Kim: We shoot on a Canon XL1 ( old work horse by now but it’s still a great camera, and especially when shooting for the Internet ), editing on a Mac with Final Cut Pro. We’re in a tiny area to shoot, so lights are the overhead light and two standard clip lights with diffusion sheets on them; sometimes we toss a reflector at my feet, and that’s about it. Sound-wise, we’ve gone through an evolution.
At first the computers ran, the microphone was plugged into the camera, and we wound up with a ton of noise [that] we didn’t want. Now we jerry-rig the mic on top of a shelf, and in lieu of sandbags we use dictionaries to keep it in place. The computers are shut off as well, and the sound is much clearer.
What’s so great about Internet shows, and about the nature of Cube News 1, is that they don’t require a high end production value. Which is not to say I wouldn’t jump on the chance to have a production budget!
The day that microphone falls off the shelf is going to be a bad day !!

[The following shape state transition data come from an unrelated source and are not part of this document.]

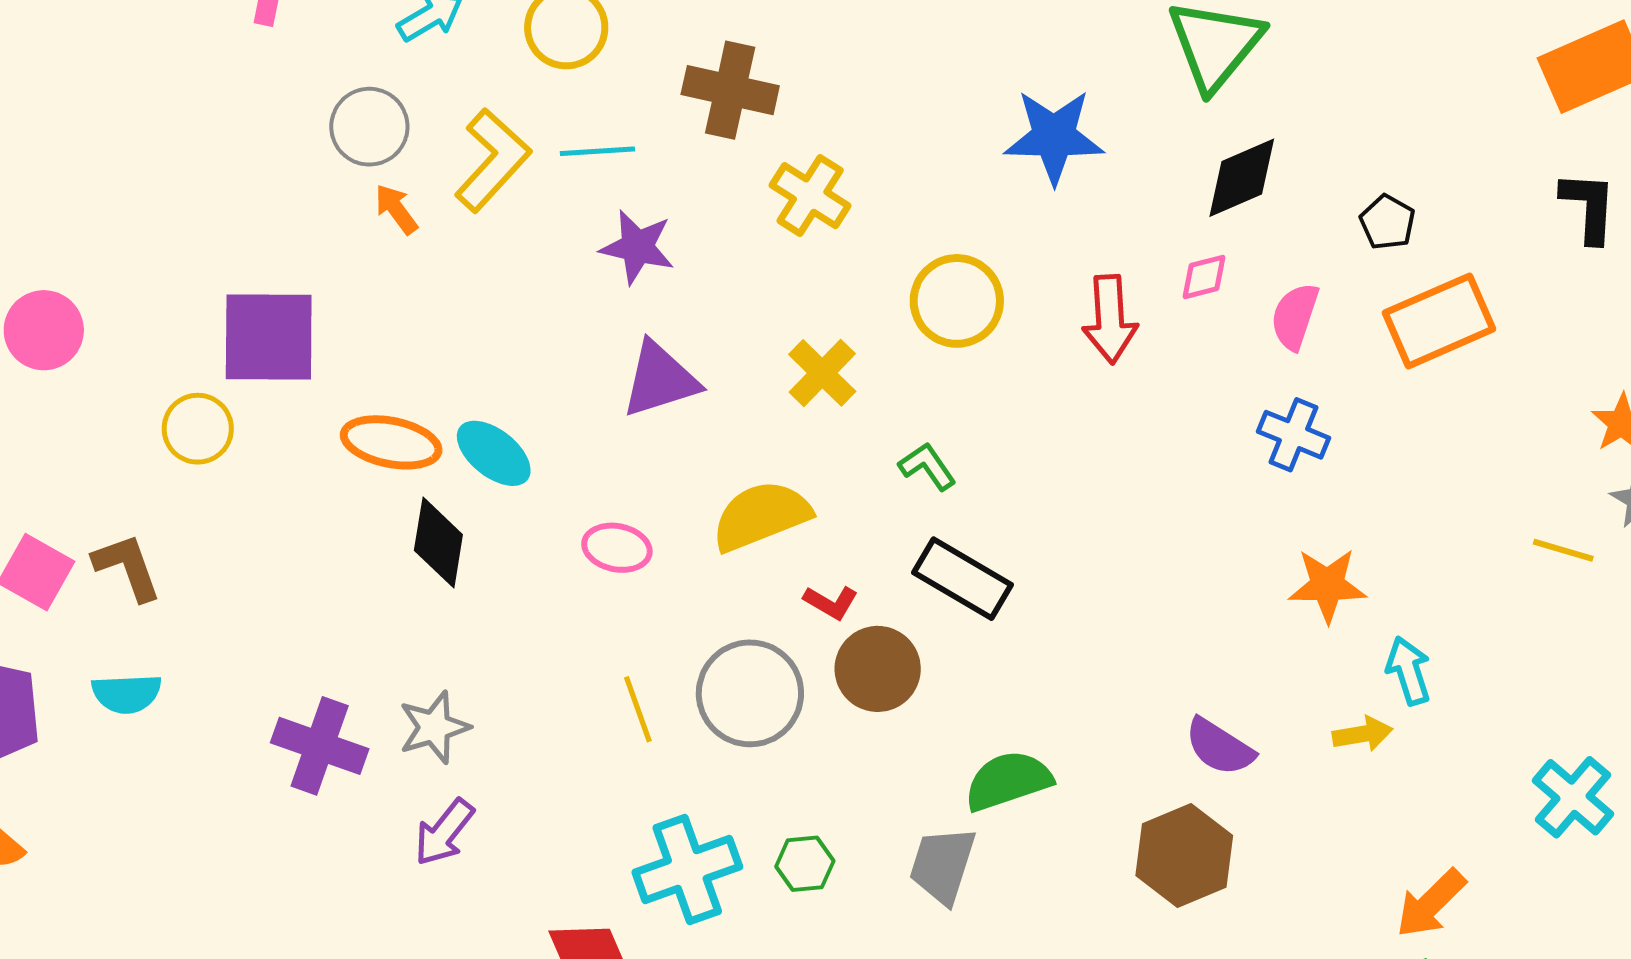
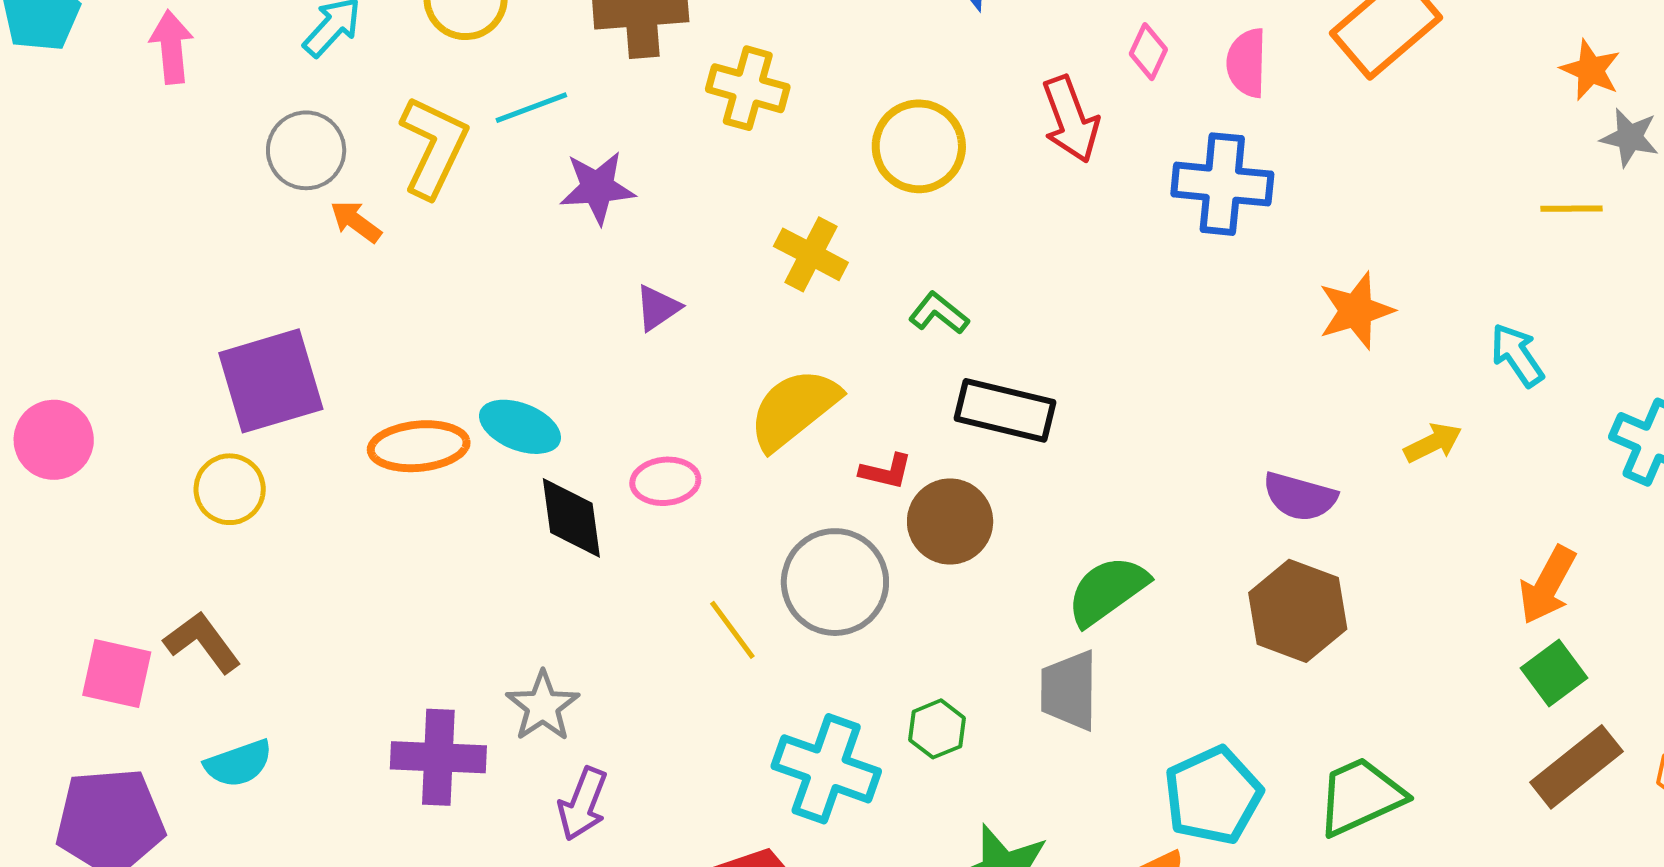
pink diamond: (1204, 277) -> (1148, 52), turned -34
purple triangle: (660, 380) -> (658, 308), size x0.6
blue cross: (1293, 435) -> (1222, 184), moved, size x1.4
black diamond: (438, 543) -> (571, 518), moved
cyan arrow: (1408, 671) -> (1517, 355), moved
cyan cross: (687, 870) -> (826, 769), turned -34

Patriotlad: There's another point that our readers would enjoy learning about. Do you just get a flash of an idea, or do you gather notes and then work out a little plan, to do the video clip on your chosen theme ??

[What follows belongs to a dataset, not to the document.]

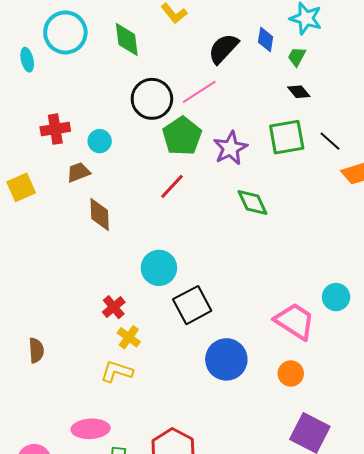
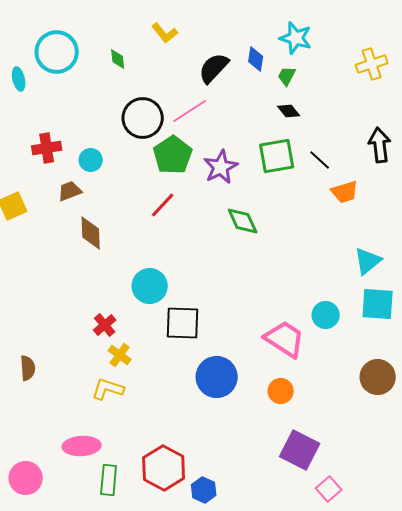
green diamond: (127, 40) -> (118, 59), size x0.6
black square: (192, 305) -> (183, 323), turned 30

Kim: Here's a little Cube News 1 background:
I was nearing my five-year anniversary of working in a cubicle at a Large Corporation, and it was sucking the soul out of me.
I think my moment of clarity was when I went to post a sheet of paper to my drab cubicle wall with a thumb tack, [only] to realize that behind the wall’s fabric was a sheet of metal, thus rendering the thumb tack useless. The absurdity of it just encapsulated the whole cubicle dweller experience.

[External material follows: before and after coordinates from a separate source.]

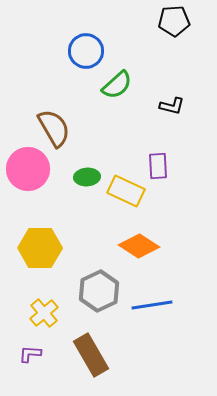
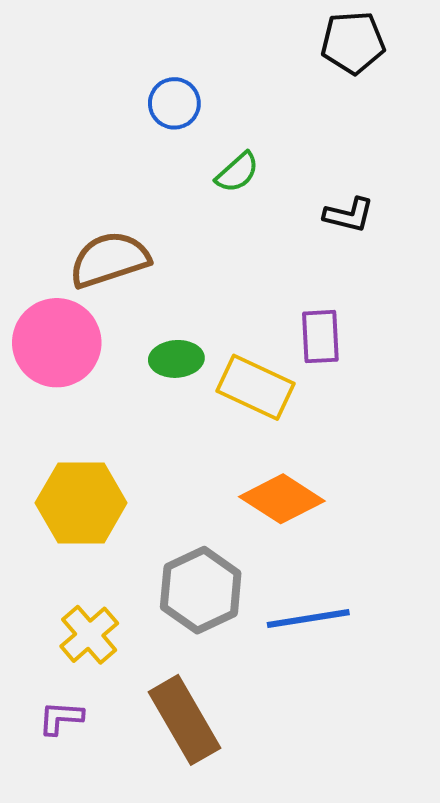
blue circle: (86, 51) -> (174, 103), size x0.7
green semicircle: (117, 85) -> (237, 172), size x0.7
brown semicircle: (54, 128) -> (109, 260), turned -78

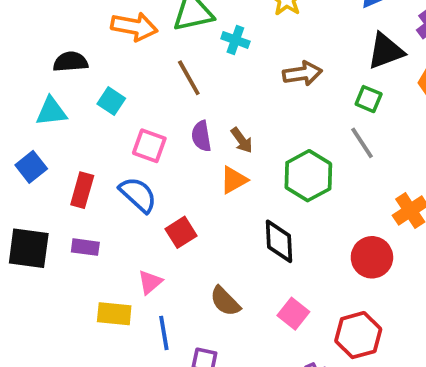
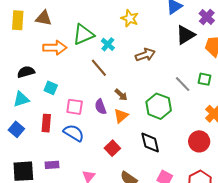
cyan cross: (235, 40) -> (108, 44), turned 32
brown line: (189, 78) -> (99, 68), moved
green square: (369, 99) -> (204, 79), moved
purple semicircle: (201, 136) -> (101, 107), moved
red rectangle: (82, 190) -> (46, 123), moved
red square: (181, 232) -> (112, 148), moved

I needed a way to cope, so I looked for a creative outlet. Initially I wanted to write a script for a TV show, but had no budget to shoot it ( I wrote it anyway ). Robert suggested a newscast, and suddenly we had “Cube News 1”.
The first bunch of episodes were shot in one day and came from my own complaints. Then co-workers chimed in. Now I get so many e-mails from people all over the world that I address their questions as well. If you hear me refer to an e-mail, it’s a real person. I always sketch out the episode, but still 80% of it is improvised.
Where we are now –- at 27 episodes –- we think more about trying new things to keep some variety and to branch out. For instance, recently we had a friend make a cameo appearance as my ‘boss’ in “2 Weeks Notice”; we’ve brought in a superhero alter ego “Cube Girl” twice -- and from the feedback we’re thinking about her having an entire episode.
The feedback from viewers has been huge, and influential beyond content ideas. I’ve had people help me build my website, make logos and animations. It’s been a really great experience the whole way.
Patriotlad: I find that the natural way you present yourself is most intriguing. In my experience, this is either naturally inspired or you rehearse what you have to say until you get it totally set in your mind. If you'd like to comment on how you "get set" for the video production, that would be most helpful, too.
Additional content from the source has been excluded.